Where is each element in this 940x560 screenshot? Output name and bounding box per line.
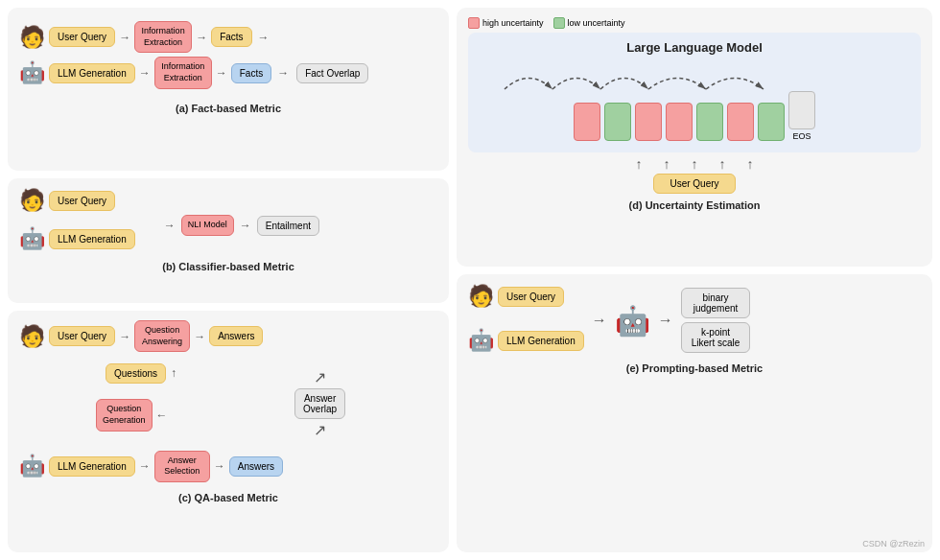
panel-b: 🧑 User Query 🤖 LLM Generation → NLI Mode… [8, 178, 449, 303]
eos-label: EOS [792, 131, 811, 141]
panel-d-label: (d) Uncertainty Estimation [468, 199, 921, 211]
arrow-b2: → [240, 219, 251, 232]
token-row: EOS [476, 91, 913, 141]
diagram-e: 🧑 User Query 🤖 LLM Generation → 🤖 → [468, 284, 921, 357]
arrow-b1: → [164, 219, 176, 232]
user-query-e1: User Query [498, 287, 564, 307]
arrow-c5: → [139, 459, 151, 473]
dashed-arcs-svg [476, 62, 913, 91]
robot-icon-e2: 🤖 [468, 328, 494, 353]
arrow-c3: ↑ [171, 366, 176, 380]
up-arrow-1: ↑ [636, 156, 643, 172]
robot-icon-c2: 🤖 [19, 454, 45, 478]
token-box-4 [666, 103, 693, 141]
judge-outputs: binary judgement k-point Likert scale [681, 288, 751, 353]
arc1 [505, 79, 552, 90]
arrow-a2: → [196, 31, 207, 44]
answer-selection-c2: AnswerSelection [154, 451, 210, 482]
user-query-a1: User Query [49, 27, 115, 47]
arrow-c4: ← [156, 408, 168, 422]
panel-a-label: (a) Fact-based Metric [19, 103, 437, 114]
legend-high-color [468, 17, 480, 29]
legend-low: low uncertainty [553, 17, 625, 29]
arrow-c6: → [214, 459, 225, 473]
facts-a1: Facts [211, 27, 251, 47]
panel-a-row2: 🤖 LLM Generation → InformationExtraction… [19, 57, 437, 88]
fact-overlap: Fact Overlap [296, 63, 368, 83]
panel-c-row1: 🧑 User Query → QuestionAnswering → Answe… [19, 320, 283, 352]
llm-generation-e2: LLM Generation [498, 331, 584, 351]
answer-overlap: AnswerOverlap [294, 388, 345, 419]
up-arrows: ↑ ↑ ↑ ↑ ↑ [636, 156, 754, 172]
panel-d: high uncertainty low uncertainty Large L… [457, 8, 932, 267]
arrow-e2: → [658, 312, 673, 329]
panel-c-row2: 🤖 LLM Generation → AnswerSelection → Ans… [19, 451, 283, 482]
legend-low-color [553, 17, 565, 29]
person-icon-e1: 🧑 [468, 284, 494, 309]
panel-a: 🧑 User Query → InformationExtraction → F… [8, 8, 449, 171]
question-answering-c1: QuestionAnswering [134, 320, 190, 352]
diagram-b: 🧑 User Query 🤖 LLM Generation → NLI Mode… [19, 188, 437, 255]
llm-box: Large Language Model [468, 33, 921, 152]
arrow-c8: ↗ [314, 421, 326, 439]
token-area: EOS [476, 62, 913, 141]
panel-b-left: 🧑 User Query 🤖 LLM Generation [19, 188, 135, 255]
arrow-e1: → [592, 312, 607, 329]
token-box-3 [635, 103, 662, 141]
llm-title: Large Language Model [476, 40, 913, 55]
panel-b-label: (b) Classifier-based Metric [19, 261, 437, 272]
up-arrow-3: ↑ [692, 156, 698, 172]
user-query-b1: User Query [49, 191, 115, 211]
arrow-c7: ↗ [314, 368, 326, 386]
answers-c1: Answers [209, 326, 263, 346]
panel-c-right: ↗ AnswerOverlap ↗ [289, 320, 345, 486]
panel-b-row2: 🤖 LLM Generation [19, 226, 135, 251]
user-query-c1: User Query [49, 326, 115, 346]
answers-c2: Answers [229, 456, 283, 477]
panel-c: 🧑 User Query → QuestionAnswering → Answe… [8, 311, 449, 552]
panel-c-left: 🧑 User Query → QuestionAnswering → Answe… [19, 320, 283, 486]
arrow-c2: → [194, 330, 205, 343]
panel-c-qgen: QuestionGeneration ← [96, 399, 283, 431]
token-box-5 [696, 103, 723, 141]
token-2 [604, 103, 631, 141]
token-5 [696, 103, 723, 141]
nli-center: → NLI Model → Entailment [164, 196, 319, 255]
panel-e-row2: 🤖 LLM Generation [468, 328, 584, 353]
person-icon-b1: 🧑 [19, 188, 45, 213]
entailment: Entailment [257, 216, 319, 236]
token-box-2 [604, 103, 631, 141]
arrow-a5: → [216, 66, 227, 80]
token-4 [666, 103, 693, 141]
llm-generation-c2: LLM Generation [49, 456, 135, 477]
panel-c-label: (c) QA-based Metric [19, 492, 437, 503]
diagram-a: 🧑 User Query → InformationExtraction → F… [19, 17, 437, 97]
arc4 [648, 79, 706, 90]
arc3 [600, 79, 648, 90]
question-generation-c: QuestionGeneration [96, 399, 153, 431]
person-icon-a1: 🧑 [19, 25, 45, 50]
arrow-a3: → [258, 31, 270, 44]
info-extraction-a2: InformationExtraction [154, 57, 212, 88]
arrow-a4: → [139, 66, 151, 80]
up-arrow-5: ↑ [747, 156, 754, 172]
person-icon-c1: 🧑 [19, 324, 45, 349]
binary-judgement: binary judgement [681, 288, 751, 318]
up-arrow-2: ↑ [664, 156, 670, 172]
questions-c: Questions [106, 363, 166, 384]
facts-a2: Facts [231, 63, 271, 83]
likert-scale: k-point Likert scale [681, 322, 751, 353]
arc5 [706, 79, 764, 90]
panel-e-row1: 🧑 User Query [468, 284, 584, 309]
nli-model: NLI Model [181, 215, 234, 236]
answer-overlap-section: ↗ AnswerOverlap ↗ [294, 368, 345, 439]
arrow-a1: → [119, 31, 130, 44]
token-3 [635, 103, 662, 141]
arrow-a6: → [277, 66, 289, 80]
left-column: 🧑 User Query → InformationExtraction → F… [8, 8, 449, 552]
panel-e-left: 🧑 User Query 🤖 LLM Generation [468, 284, 584, 357]
diagram-c: 🧑 User Query → QuestionAnswering → Answe… [19, 320, 437, 486]
arc2 [552, 79, 600, 90]
robot-judge-section: 🤖 [615, 304, 650, 338]
watermark: CSDN @zRezin [862, 539, 925, 548]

AIM OF THE EXERCISE:
Wherever the string "Model" occurs in a line of the listing above, count that line, and report only the total.

RESULT OF THE EXERCISE:
4